Whether we are dealing with exploration in hard crystalline rocks or basin sediments has a strong bearing on the exploration techniques available to us, but in all rocks gravity and magnetic gradiometry, magnetotelluric, and resistivity techniques such as electrical resistivity tomography are continually making new headway. These however are often sensitive to depth penetration and the contrasts in density, resistivity, and magnetic character that are present in the rocks. Whatever the contrast we are trying to detect in a rock, we have to have some fundamental sense that a meaningful contrast is there for a detection technique to be viable. Seismic wouldn't work if there were no impedance contrasts. The name of the game is to also obtain a resolution and accuracy that is better than what we can do already from modelling techniques. There is no point in spending millions on some fancy black box if it doesn’t reduce the uncertainty that broad-based modelling from offset data can already achieve.

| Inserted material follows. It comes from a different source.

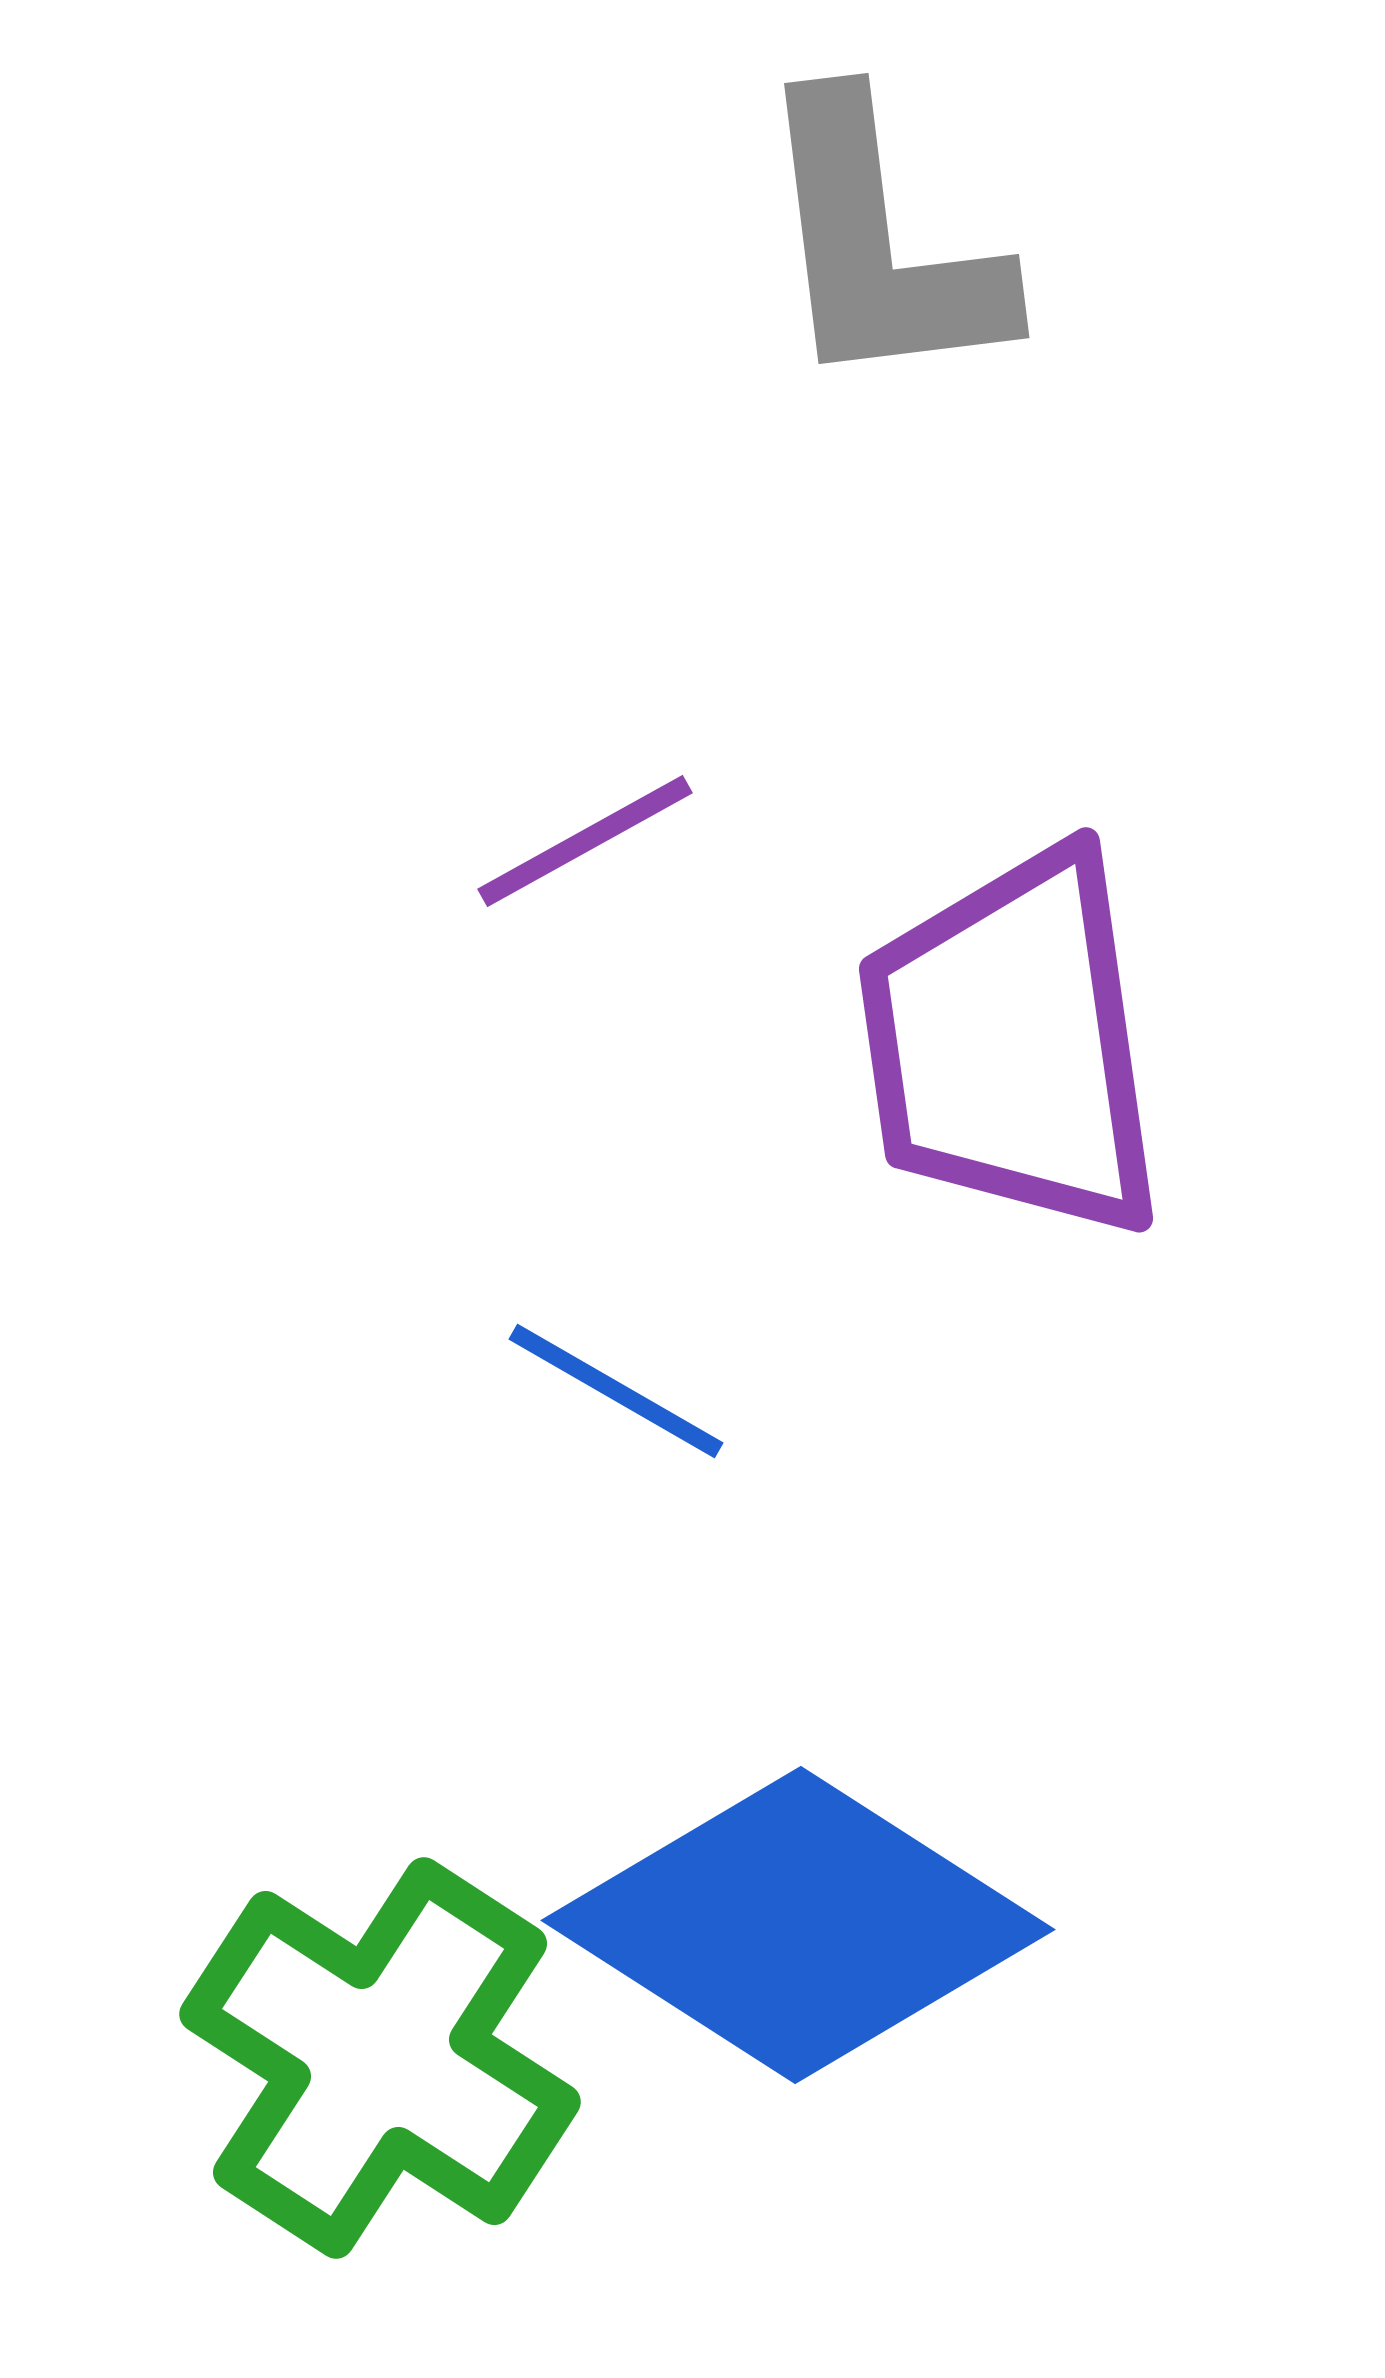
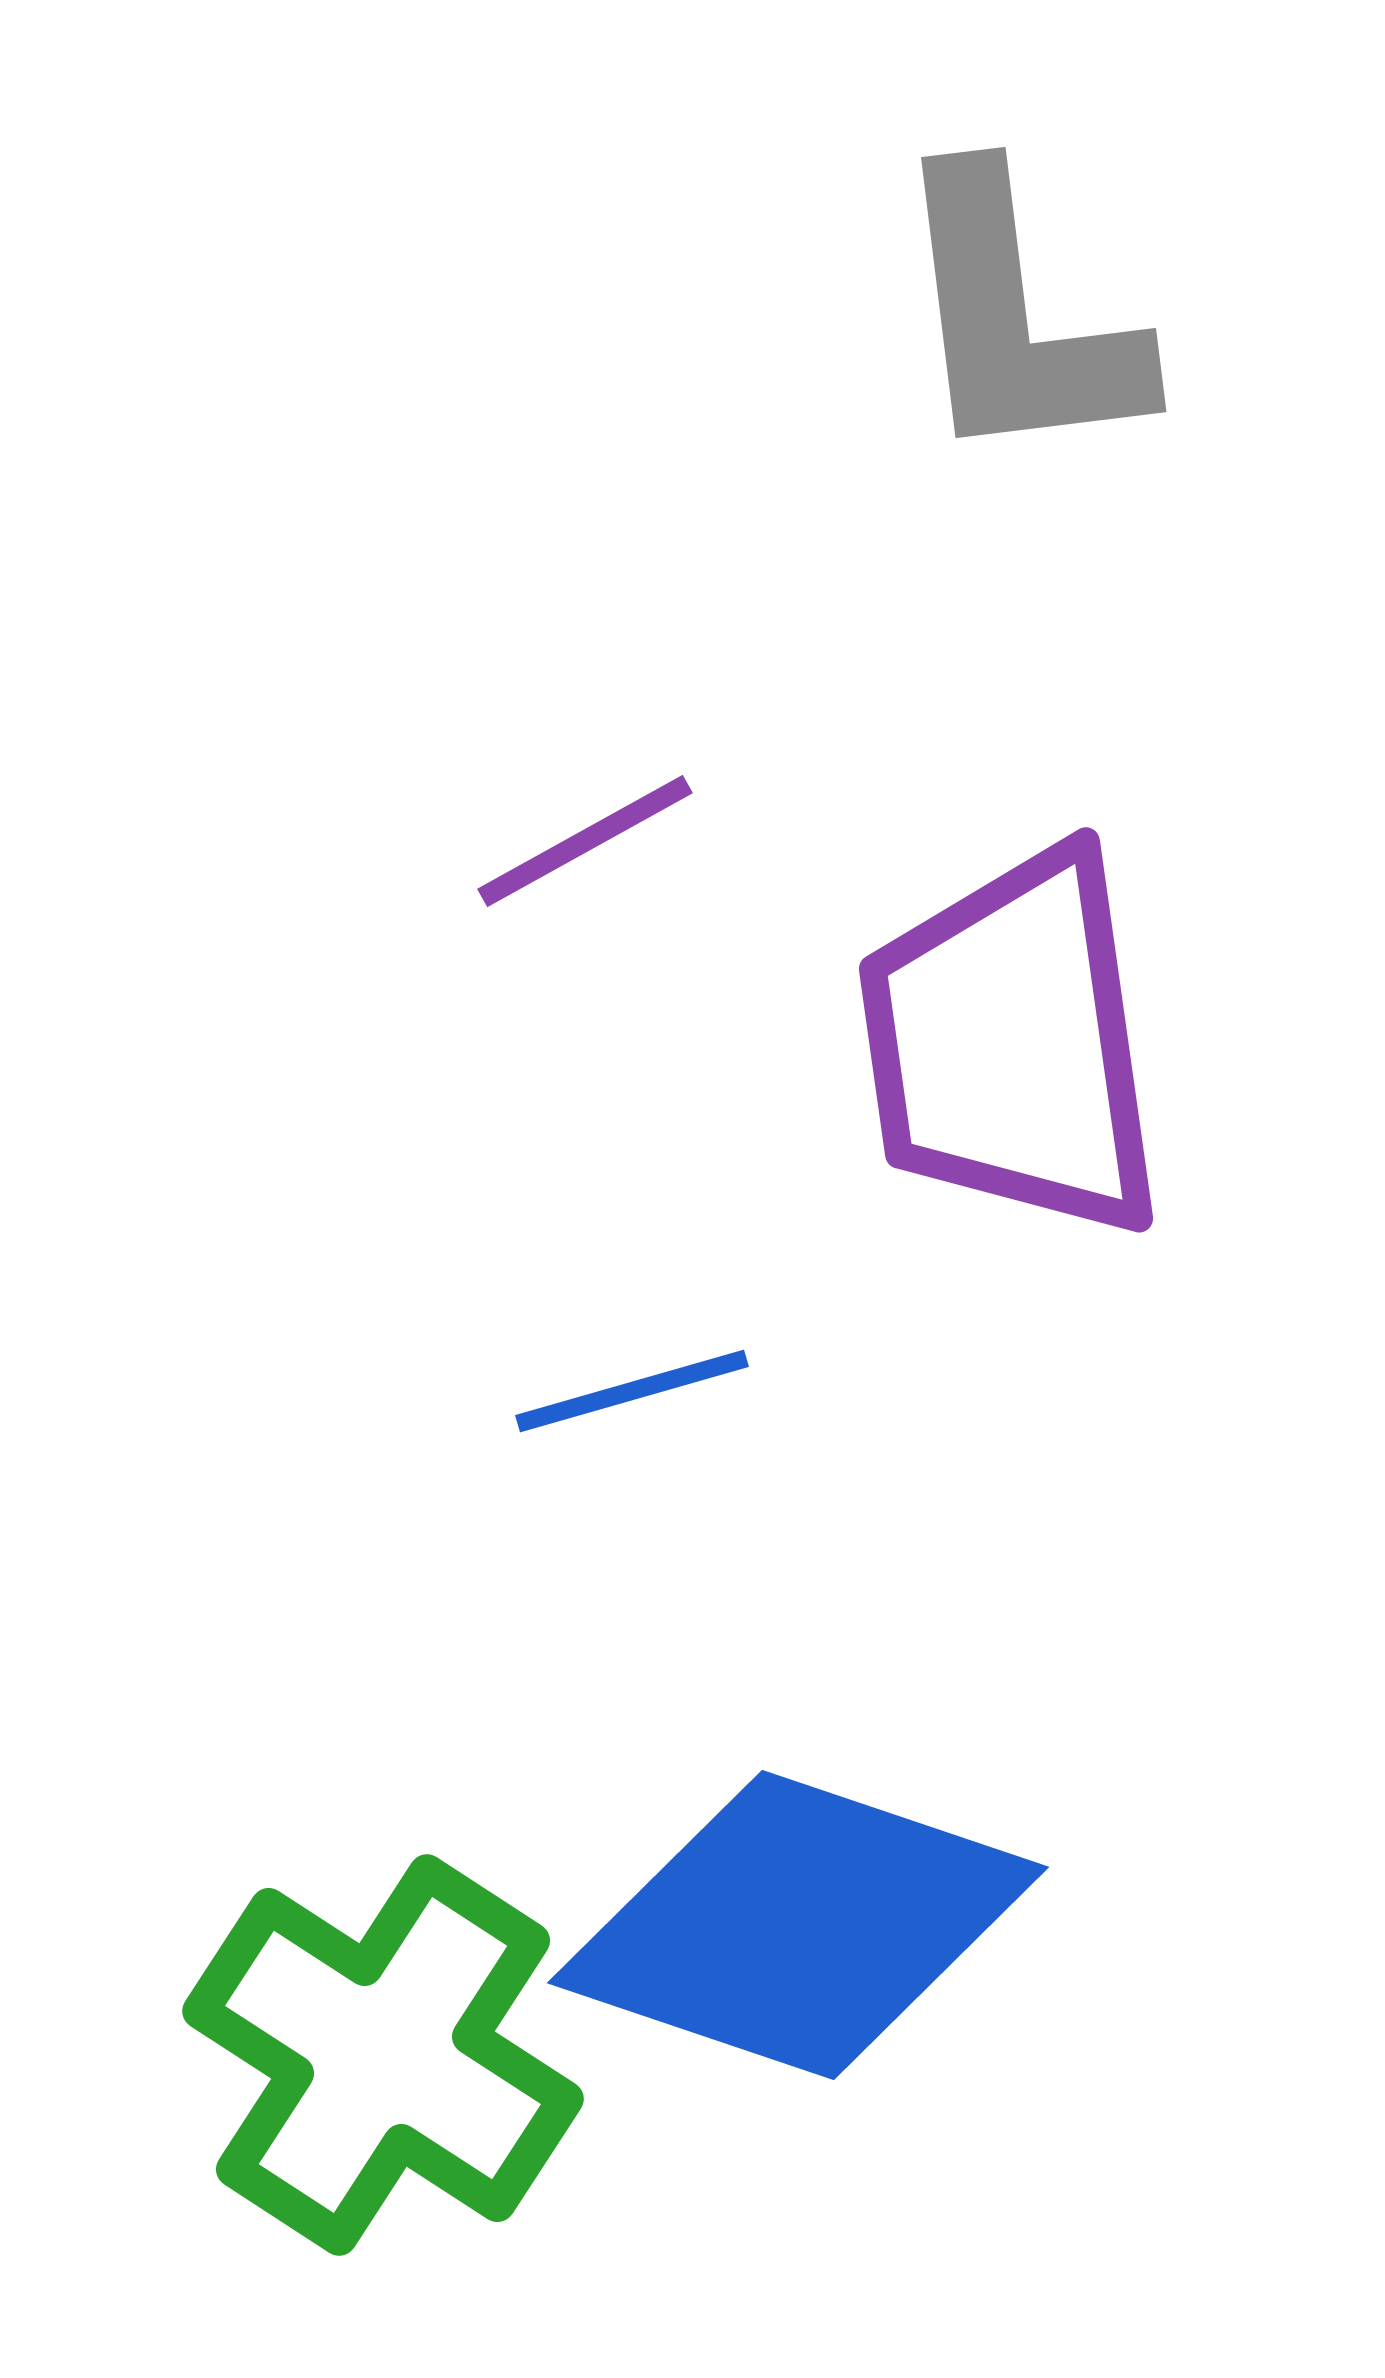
gray L-shape: moved 137 px right, 74 px down
blue line: moved 16 px right; rotated 46 degrees counterclockwise
blue diamond: rotated 14 degrees counterclockwise
green cross: moved 3 px right, 3 px up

Many techniques rely on understanding the response of real rocks in the subsurface. That is why measurement, measurement, measurement, wherever we can wangle it is helpful. Predicting the rock is easier if we already have a known library of rock responses, for velocity, density, magnetism, resistivity, to compare with. The more local they are, specific to our basin or setting, the better. There is always a cost benefit exercise to be undertaken with data collection. Time on a rig is not cheap, but in an exploration phase, the value of real measurements on real rocks down-hole or retrieved for work in the lab later is difficult to overstate.

One interesting new development is the use of radar for subsurface penetration. this is something that has been known about for some time. The depth to which this can be achieved reliably is an evolving subject and not without an issue or two – but things like the ESA Mars Express MARSIS tool that is orbiting Mars and detecting sub-glacial lakes of water beneath the south Martian pole at depths of around 1 km, give a sense of what can be possible.  Where dielectric contrasts facilitate it.

Again, there are important questions of uniqueness of response, accuracy, resolution and reliability, and familiarity with the key parameters of relevance in real rocks. Especially the contrasts – for example in the dielectric relative permittivity – that might exist in the rocks to assist detection. Electromagnetic methods like this are always operating in a noisy environment. Earth and the universe, are not electromagnetically quiet places. That means there are always limitations to what can be achieved, but they are an interesting option to explore further and down-hole dielectric logging tools are available from most big vendors to help with calibrations going forward. Calibration is key.

As with any subsurface exploration in the 21st century, the answer lies not in some magic tool that will tell all, but in an integrated arsenal of weapons to derisk, whose sum is far greater than the contribution of any single part. Lots of arrows in the quiver as we hunt. Increasingly, with caveats, there is also the opportunity to deploy these things in pursuit of multiple resource types – thermal, mineral, hydrocarbon, and subsurface storage - and to do so simultaneously without too much compromise of each. 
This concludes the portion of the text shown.